[Collected data]
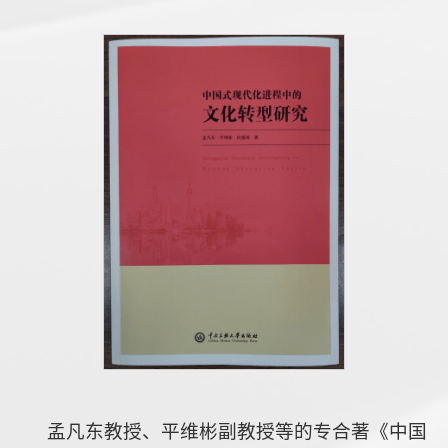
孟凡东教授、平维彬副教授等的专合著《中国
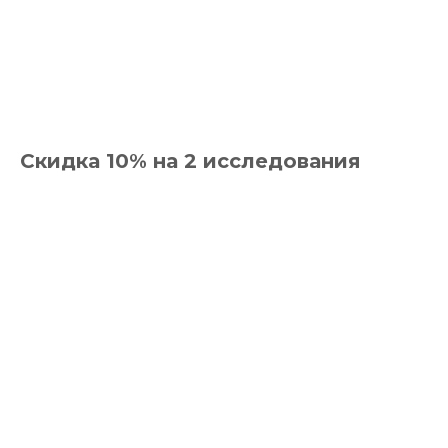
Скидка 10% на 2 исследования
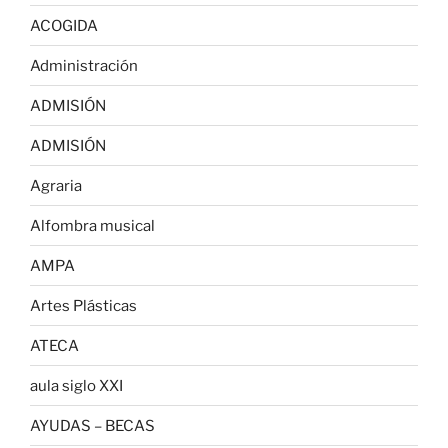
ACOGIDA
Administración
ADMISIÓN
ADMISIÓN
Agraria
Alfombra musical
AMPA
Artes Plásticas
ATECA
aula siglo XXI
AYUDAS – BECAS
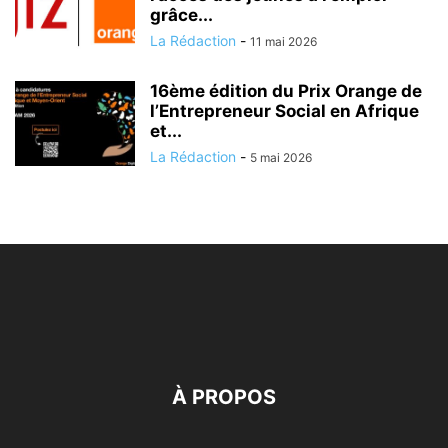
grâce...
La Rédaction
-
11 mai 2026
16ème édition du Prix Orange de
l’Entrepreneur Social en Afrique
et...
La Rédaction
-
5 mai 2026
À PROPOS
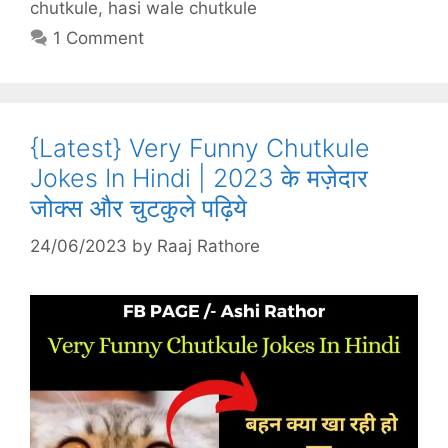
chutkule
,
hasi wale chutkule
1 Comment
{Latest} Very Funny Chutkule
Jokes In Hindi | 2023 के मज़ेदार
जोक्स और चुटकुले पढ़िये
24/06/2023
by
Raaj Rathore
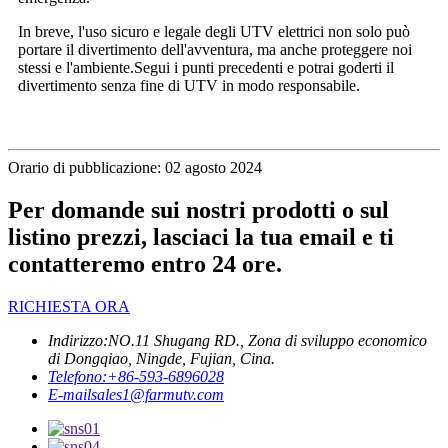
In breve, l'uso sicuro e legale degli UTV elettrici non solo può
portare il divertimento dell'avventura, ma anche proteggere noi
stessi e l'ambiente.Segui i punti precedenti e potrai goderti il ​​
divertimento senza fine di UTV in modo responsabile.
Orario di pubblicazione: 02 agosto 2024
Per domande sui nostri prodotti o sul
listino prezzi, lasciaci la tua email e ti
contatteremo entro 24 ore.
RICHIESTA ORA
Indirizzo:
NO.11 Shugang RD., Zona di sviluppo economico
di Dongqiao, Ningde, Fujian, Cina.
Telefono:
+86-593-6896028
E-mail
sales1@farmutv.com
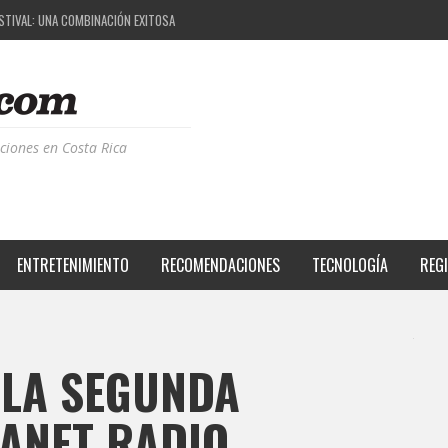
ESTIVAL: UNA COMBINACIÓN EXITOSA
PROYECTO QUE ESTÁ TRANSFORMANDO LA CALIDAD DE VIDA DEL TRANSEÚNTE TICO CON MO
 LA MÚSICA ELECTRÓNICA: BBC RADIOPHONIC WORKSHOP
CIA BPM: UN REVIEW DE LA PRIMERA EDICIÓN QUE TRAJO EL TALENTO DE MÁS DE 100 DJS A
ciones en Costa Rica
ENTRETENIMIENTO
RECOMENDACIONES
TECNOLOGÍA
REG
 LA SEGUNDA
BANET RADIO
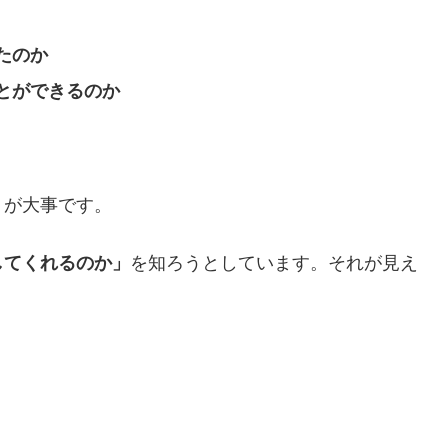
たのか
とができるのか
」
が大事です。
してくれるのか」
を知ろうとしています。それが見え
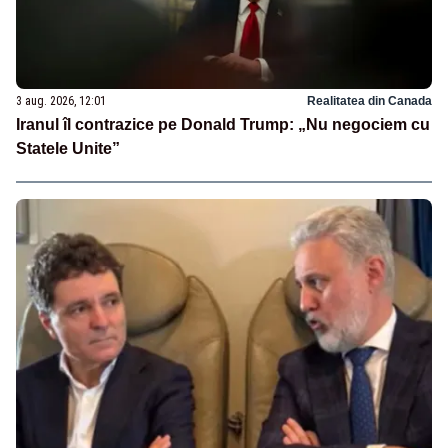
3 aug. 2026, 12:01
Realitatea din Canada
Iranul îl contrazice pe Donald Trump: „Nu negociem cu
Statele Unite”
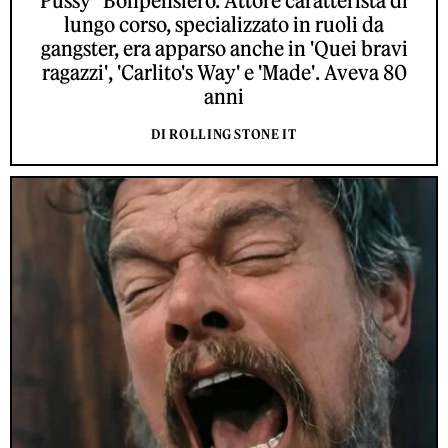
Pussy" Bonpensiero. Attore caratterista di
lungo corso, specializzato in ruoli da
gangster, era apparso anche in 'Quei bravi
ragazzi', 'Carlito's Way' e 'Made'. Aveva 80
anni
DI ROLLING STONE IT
* * *
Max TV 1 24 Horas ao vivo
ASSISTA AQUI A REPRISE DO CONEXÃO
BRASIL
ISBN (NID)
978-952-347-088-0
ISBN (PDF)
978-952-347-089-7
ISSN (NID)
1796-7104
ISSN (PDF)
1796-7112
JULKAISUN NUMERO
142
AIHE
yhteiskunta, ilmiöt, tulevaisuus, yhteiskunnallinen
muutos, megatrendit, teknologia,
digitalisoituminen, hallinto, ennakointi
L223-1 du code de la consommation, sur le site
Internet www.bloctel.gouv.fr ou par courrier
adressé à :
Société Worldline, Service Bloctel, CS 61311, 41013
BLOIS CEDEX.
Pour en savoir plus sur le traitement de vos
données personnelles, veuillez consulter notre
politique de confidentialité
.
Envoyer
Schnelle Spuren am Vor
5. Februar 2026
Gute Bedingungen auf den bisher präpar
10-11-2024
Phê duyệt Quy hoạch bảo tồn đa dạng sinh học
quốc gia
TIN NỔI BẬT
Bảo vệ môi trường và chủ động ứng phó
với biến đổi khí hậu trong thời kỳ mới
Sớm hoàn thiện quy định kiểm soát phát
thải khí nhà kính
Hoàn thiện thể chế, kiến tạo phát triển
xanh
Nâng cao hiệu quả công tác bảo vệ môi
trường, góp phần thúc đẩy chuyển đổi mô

Action item: Pictures aside, print exactly the lines above starting with the one containing "孟凡东教授、平维彬副教授等的专合著《中国" and going on through the one containing "16ème édition du Prix Orange de".

Result of the exercise:
孟凡东教授、平维彬副教授等的专合著《中国
Скидка 10% на 2 исследования
ACOGIDA
Administración
ADMISIÓN
ADMISIÓN
Agraria
Alfombra musical
AMPA
Artes Plásticas
ATECA
aula siglo XXI
AYUDAS – BECAS
grâce...
La Rédaction
-
11 mai 2026
16ème édition du Prix Orange de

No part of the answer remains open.